╭─ Records shown

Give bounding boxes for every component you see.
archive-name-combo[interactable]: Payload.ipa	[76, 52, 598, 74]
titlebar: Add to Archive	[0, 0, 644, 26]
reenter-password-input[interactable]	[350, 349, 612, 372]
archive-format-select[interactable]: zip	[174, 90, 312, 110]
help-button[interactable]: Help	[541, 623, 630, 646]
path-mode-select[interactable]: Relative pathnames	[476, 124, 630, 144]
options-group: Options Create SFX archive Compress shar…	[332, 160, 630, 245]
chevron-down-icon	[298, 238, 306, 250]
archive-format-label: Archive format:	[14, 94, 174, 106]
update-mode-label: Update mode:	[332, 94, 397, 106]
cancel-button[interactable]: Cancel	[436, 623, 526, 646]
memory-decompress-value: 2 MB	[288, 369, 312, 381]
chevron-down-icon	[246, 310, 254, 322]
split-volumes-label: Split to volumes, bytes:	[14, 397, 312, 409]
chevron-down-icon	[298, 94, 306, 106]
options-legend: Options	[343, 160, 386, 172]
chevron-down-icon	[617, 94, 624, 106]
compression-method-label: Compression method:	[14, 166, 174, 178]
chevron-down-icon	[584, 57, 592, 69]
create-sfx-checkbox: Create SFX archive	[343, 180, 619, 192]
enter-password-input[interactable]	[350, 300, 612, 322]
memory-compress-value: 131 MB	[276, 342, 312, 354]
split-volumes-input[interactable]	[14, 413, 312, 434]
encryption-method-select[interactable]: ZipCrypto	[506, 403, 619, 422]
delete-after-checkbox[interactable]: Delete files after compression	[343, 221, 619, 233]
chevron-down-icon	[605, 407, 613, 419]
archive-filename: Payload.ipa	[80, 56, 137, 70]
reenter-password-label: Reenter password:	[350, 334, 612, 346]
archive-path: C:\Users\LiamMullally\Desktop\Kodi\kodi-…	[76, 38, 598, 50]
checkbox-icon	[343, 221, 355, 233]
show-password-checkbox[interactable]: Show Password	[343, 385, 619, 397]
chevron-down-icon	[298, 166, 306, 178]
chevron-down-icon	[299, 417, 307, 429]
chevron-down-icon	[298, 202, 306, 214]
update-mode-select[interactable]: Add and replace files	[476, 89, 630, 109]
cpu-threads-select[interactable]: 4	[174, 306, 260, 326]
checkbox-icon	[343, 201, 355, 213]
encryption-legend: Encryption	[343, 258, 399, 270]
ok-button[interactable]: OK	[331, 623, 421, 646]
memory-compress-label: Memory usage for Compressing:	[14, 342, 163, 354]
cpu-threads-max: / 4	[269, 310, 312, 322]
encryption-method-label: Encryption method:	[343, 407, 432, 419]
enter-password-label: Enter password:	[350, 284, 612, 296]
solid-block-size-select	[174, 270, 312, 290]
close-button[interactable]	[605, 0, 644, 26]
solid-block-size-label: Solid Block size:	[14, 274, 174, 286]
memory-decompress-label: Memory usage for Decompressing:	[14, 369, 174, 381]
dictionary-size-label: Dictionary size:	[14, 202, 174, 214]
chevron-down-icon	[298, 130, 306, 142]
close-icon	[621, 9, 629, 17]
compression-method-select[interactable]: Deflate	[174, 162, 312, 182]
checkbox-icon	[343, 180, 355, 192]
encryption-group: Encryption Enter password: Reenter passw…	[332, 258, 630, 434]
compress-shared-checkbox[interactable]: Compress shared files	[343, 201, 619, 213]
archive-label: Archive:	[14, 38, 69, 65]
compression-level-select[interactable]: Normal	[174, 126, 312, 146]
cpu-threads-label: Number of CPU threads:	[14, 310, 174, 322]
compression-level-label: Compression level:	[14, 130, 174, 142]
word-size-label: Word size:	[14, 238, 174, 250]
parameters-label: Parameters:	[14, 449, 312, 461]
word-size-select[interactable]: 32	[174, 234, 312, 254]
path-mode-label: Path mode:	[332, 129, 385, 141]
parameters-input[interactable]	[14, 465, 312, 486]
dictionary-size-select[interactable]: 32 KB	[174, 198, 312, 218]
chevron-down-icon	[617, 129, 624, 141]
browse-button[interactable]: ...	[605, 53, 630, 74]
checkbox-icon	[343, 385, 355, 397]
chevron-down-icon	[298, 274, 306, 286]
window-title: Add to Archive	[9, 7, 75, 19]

╰─

Within the records above, each line containing "input" is to be returned.

reenter-password-input[interactable]	[350, 349, 612, 372]
enter-password-input[interactable]	[350, 300, 612, 322]
split-volumes-input[interactable]	[14, 413, 312, 434]
parameters-input[interactable]	[14, 465, 312, 486]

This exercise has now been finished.